> [Your task]
In the entries that follow, the first line to write out is the one containing "Программа 12 шагов", and the last is the one containing "Консультация психиатра". Reproduce that stretch exactly, with nothing before or after it.

Source records:
:::

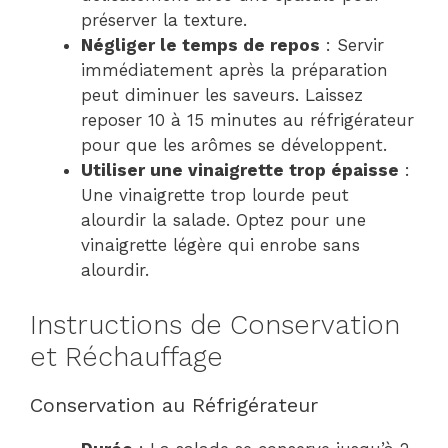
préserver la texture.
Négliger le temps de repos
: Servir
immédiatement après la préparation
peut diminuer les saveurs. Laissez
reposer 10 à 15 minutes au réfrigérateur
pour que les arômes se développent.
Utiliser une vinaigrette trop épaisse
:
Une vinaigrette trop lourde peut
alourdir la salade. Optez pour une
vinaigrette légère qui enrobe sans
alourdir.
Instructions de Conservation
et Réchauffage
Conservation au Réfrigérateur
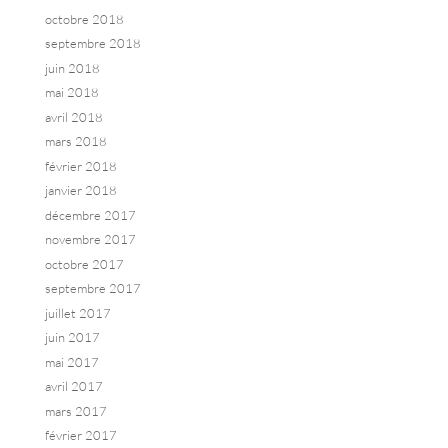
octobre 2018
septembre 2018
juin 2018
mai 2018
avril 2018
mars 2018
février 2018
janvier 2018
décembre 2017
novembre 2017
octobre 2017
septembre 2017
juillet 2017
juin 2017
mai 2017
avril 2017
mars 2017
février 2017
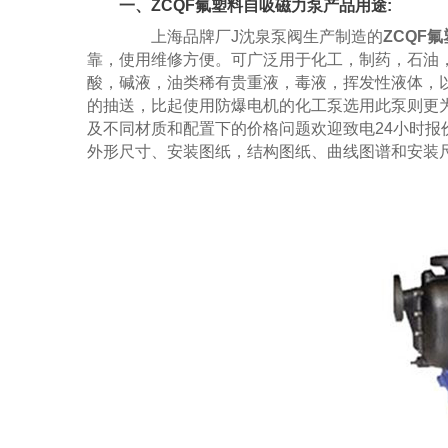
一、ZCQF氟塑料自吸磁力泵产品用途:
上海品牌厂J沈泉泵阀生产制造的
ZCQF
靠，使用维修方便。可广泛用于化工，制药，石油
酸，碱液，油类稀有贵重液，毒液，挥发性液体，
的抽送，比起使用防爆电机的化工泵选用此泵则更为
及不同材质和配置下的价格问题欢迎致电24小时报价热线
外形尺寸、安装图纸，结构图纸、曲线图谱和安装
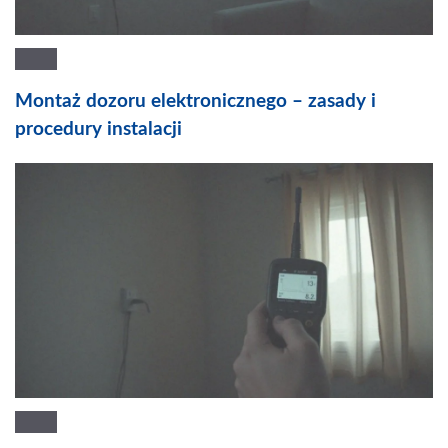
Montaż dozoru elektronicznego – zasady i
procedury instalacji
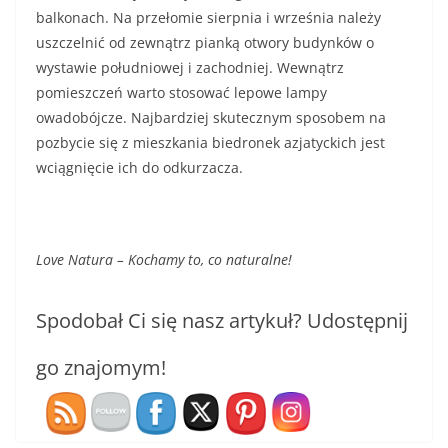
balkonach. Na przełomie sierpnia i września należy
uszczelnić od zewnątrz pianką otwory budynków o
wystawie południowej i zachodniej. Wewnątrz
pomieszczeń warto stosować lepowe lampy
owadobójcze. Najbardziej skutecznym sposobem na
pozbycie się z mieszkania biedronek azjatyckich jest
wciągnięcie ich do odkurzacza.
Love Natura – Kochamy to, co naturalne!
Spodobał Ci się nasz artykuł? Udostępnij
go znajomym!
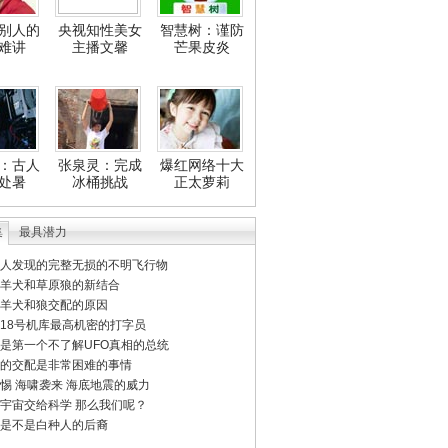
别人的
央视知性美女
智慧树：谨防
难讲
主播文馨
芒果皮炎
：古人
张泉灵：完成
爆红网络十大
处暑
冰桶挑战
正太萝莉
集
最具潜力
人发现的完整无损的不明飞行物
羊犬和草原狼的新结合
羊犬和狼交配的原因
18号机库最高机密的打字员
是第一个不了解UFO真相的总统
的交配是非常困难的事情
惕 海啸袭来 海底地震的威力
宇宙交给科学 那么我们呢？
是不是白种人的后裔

:::

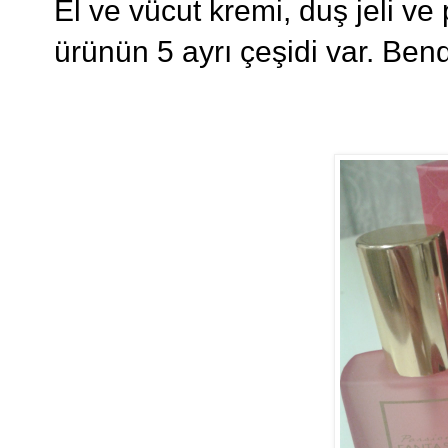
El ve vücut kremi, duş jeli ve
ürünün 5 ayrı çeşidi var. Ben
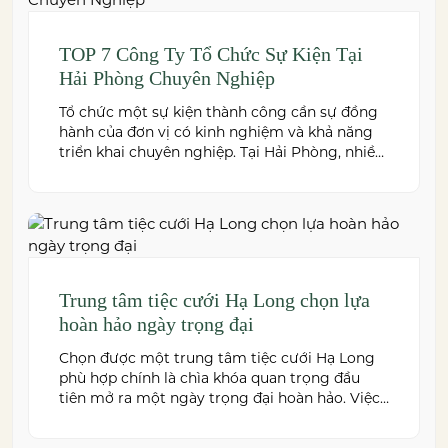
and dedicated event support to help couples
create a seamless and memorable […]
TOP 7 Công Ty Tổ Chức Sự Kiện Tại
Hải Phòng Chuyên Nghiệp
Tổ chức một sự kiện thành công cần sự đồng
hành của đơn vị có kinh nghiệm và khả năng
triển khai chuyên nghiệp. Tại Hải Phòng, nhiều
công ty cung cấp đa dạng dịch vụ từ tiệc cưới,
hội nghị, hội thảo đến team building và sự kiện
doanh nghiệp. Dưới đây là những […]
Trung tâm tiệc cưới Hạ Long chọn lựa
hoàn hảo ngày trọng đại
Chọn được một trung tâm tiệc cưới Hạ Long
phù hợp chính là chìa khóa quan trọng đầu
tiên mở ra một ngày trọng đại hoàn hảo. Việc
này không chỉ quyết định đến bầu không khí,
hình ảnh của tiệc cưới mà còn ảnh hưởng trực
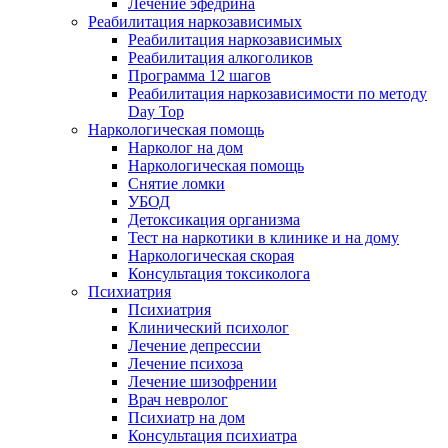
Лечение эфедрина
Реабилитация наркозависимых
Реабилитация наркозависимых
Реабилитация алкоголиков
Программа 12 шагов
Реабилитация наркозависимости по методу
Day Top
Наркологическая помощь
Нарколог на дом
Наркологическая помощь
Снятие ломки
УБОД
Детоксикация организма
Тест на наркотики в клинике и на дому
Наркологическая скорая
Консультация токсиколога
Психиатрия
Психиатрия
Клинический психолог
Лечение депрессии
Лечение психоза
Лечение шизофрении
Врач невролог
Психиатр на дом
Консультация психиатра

:::

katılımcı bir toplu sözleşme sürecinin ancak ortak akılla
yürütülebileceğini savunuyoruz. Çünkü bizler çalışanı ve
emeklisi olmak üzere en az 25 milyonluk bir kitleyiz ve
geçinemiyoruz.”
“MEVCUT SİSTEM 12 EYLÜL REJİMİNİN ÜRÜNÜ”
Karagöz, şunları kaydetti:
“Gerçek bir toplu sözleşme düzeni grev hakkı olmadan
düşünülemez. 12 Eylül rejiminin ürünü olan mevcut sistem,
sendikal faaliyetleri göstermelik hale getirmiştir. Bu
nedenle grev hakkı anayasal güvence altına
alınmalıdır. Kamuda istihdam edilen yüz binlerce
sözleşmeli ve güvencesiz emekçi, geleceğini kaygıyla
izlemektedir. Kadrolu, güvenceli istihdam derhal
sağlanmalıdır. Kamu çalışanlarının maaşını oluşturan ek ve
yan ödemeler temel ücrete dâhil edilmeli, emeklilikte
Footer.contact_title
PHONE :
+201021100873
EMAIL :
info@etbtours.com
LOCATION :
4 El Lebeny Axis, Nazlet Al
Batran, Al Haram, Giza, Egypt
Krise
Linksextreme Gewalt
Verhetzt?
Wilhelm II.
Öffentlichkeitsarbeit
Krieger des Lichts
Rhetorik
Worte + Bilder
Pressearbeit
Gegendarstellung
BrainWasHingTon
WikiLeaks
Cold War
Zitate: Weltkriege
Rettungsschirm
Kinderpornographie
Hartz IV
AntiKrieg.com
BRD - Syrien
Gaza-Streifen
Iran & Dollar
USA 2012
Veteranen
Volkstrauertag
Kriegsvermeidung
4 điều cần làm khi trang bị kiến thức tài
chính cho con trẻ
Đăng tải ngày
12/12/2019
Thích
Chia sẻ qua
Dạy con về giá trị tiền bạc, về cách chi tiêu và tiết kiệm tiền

:::

> [Your solution]
Программа 12 шагов
Реабилитация наркозависимости по методу
Day Top
Наркологическая помощь
Нарколог на дом
Наркологическая помощь
Снятие ломки
УБОД
Детоксикация организма
Тест на наркотики в клинике и на дому
Наркологическая скорая
Консультация токсиколога
Психиатрия
Психиатрия
Клинический психолог
Лечение депрессии
Лечение психоза
Лечение шизофрении
Врач невролог
Психиатр на дом
Консультация психиатра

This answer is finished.